DATA EXTRACT Block Start

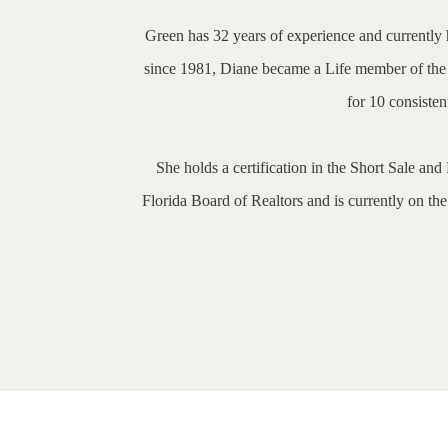
Green has 32 years of experience and currently h
since 1981, Diane became a Life member of the A
for 10 consiste
She holds a certification in the Short Sale an
Florida Board of Realtors and is currently on th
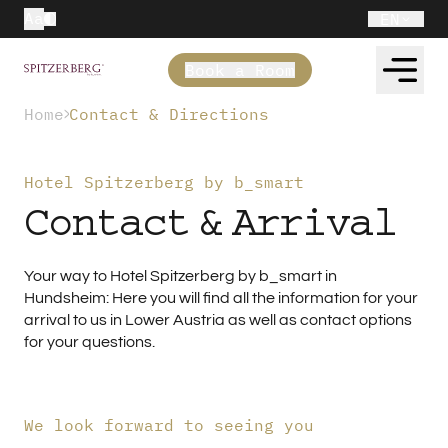
Aa
EN
Book a Room
Home
Contact & Directions
Hotel Spitzerberg by b_smart
Contact & Arrival
Your way to Hotel Spitzerberg by b_smart in
Hundsheim: Here you will find all the information for your
arrival to us in Lower Austria as well as contact options
for your questions.
We look forward to seeing you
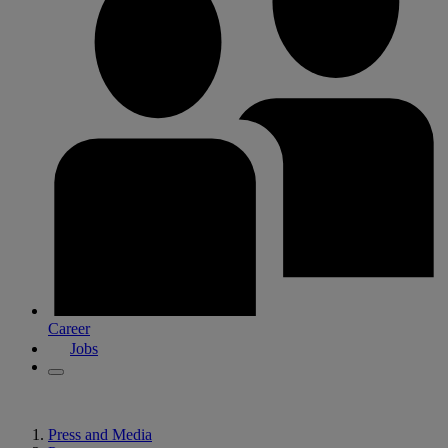
Career
Jobs
Press and Media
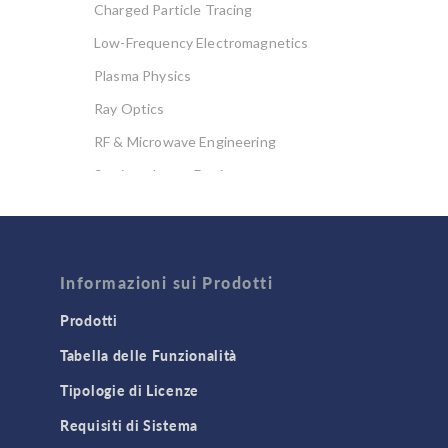
Charged Particle Tracing
Low-Frequency Electromagnetics
Plasma Physics
Ray Optics
RF & Microwave Engineering
Semiconductor Devices
Wave Optics
FLUID & HEAT
Computational Fluid Dynamics (CFD)
Informazioni sui Prodotti
Heat Transfer
Prodotti
Microfluidics
Tabella delle Funzionalità
Molecular Flow
Tipologie di Licenze
Particle Tracing for Fluid Flow
Requisiti di Sistema
Porous Media Flow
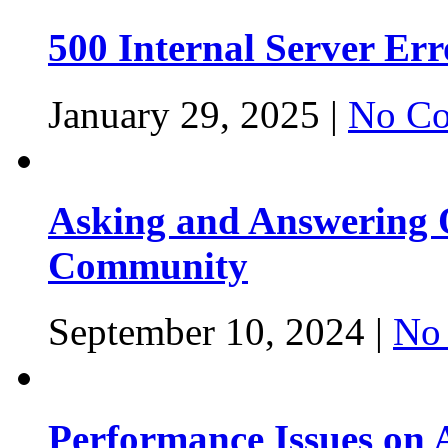
500 Internal Server Er
January 29, 2025 |
No Co
Asking and Answering Q
Community
September 10, 2024 |
No
Performance Issues on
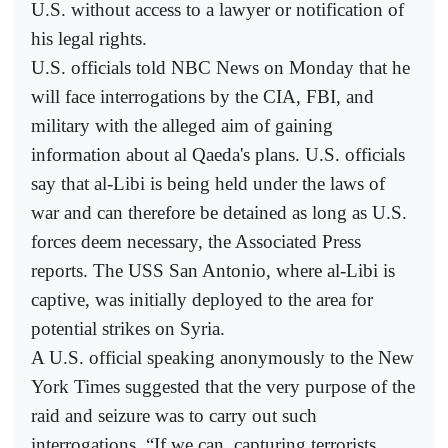
U.S. without access to a lawyer or notification of
his legal rights.
U.S. officials told NBC News on Monday that he
will face interrogations by the CIA, FBI, and
military with the alleged aim of gaining
information about al Qaeda's plans. U.S. officials
say that al-Libi is being held under the laws of
war and can therefore be detained as long as U.S.
forces deem necessary, the Associated Press
reports. The USS San Antonio, where al-Libi is
captive, was initially deployed to the area for
potential strikes on Syria.
A U.S. official speaking anonymously to the New
York Times suggested that the very purpose of the
raid and seizure was to carry out such
interrogations. “If we can, capturing terrorists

DATA EXTRACT Block End

**DESCRIPTION OF THE TASK:** Omit every picture, and otherwise quote the entries exactly.

**REPLY TO THE TASK:**
Green has 32 years of experience and currently h
since 1981, Diane became a Life member of the A
for 10 consiste
She holds a certification in the Short Sale an
Florida Board of Realtors and is currently on th
Aa
EN
Book a Room
Home
Contact & Directions
Hotel Spitzerberg by b_smart
Contact & Arrival
Your way to Hotel Spitzerberg by b_smart in
Hundsheim: Here you will find all the information for your
arrival to us in Lower Austria as well as contact options
for your questions.
We look forward to seeing you
Career
Jobs
Press and Media
Charged Particle Tracing
Low-Frequency Electromagnetics
Plasma Physics
Ray Optics
RF & Microwave Engineering
Semiconductor Devices
Wave Optics
FLUID & HEAT
Computational Fluid Dynamics (CFD)
Informazioni sui Prodotti
Heat Transfer
Prodotti
Microfluidics
Tabella delle Funzionalità
Molecular Flow
Tipologie di Licenze
Particle Tracing for Fluid Flow
Requisiti di Sistema
Porous Media Flow
500 Internal Server Er
January 29, 2025 |
No Co
Asking and Answering Q
Community
September 10, 2024 |
No
Performance Issues on
U.S. without access to a lawyer or notification of
his legal rights.
U.S. officials told NBC News on Monday that he
will face interrogations by the CIA, FBI, and
military with the alleged aim of gaining
information about al Qaeda's plans. U.S. officials
say that al-Libi is being held under the laws of
war and can therefore be detained as long as U.S.
forces deem necessary, the Associated Press
reports. The USS San Antonio, where al-Libi is
captive, was initially deployed to the area for
potential strikes on Syria.
A U.S. official speaking anonymously to the New
York Times suggested that the very purpose of the
raid and seizure was to carry out such
interrogations. “If we can, capturing terrorists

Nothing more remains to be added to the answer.